» **TASK OBJECTIVE**
Pull out every line below that holds the word "zábrany".

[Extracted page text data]
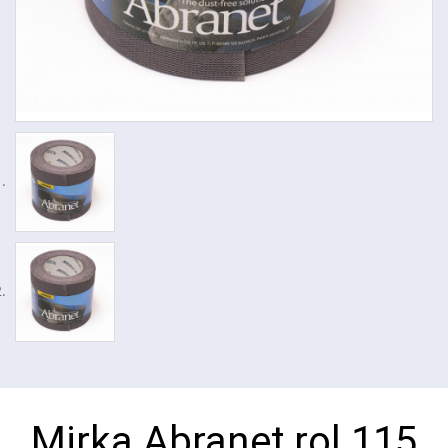
Mirka Abranet rol 115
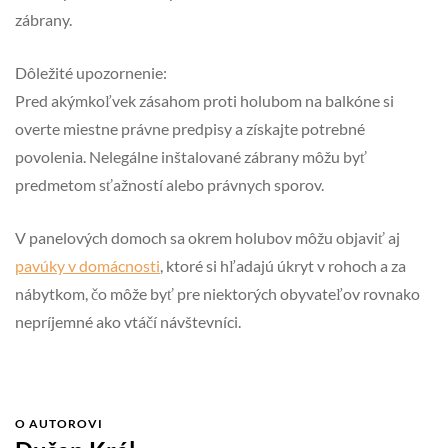
zábrany.
Dôležité upozornenie:
Pred akýmkoľvek zásahom proti holubom na balkóne si
overte miestne právne predpisy a získajte potrebné
povolenia. Nelegálne inštalované zábrany môžu byť
predmetom sťažností alebo právnych sporov.
V panelových domoch sa okrem holubov môžu objaviť aj
pavúky v domácnosti
, ktoré si hľadajú úkryt v rohoch a za
nábytkom, čo môže byť pre niektorých obyvateľov rovnako
nepríjemné ako vtáčí návštevníci.
O AUTOROVI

» **TASK SOLUTION**
zábrany.
povolenia. Nelegálne inštalované zábrany môžu byť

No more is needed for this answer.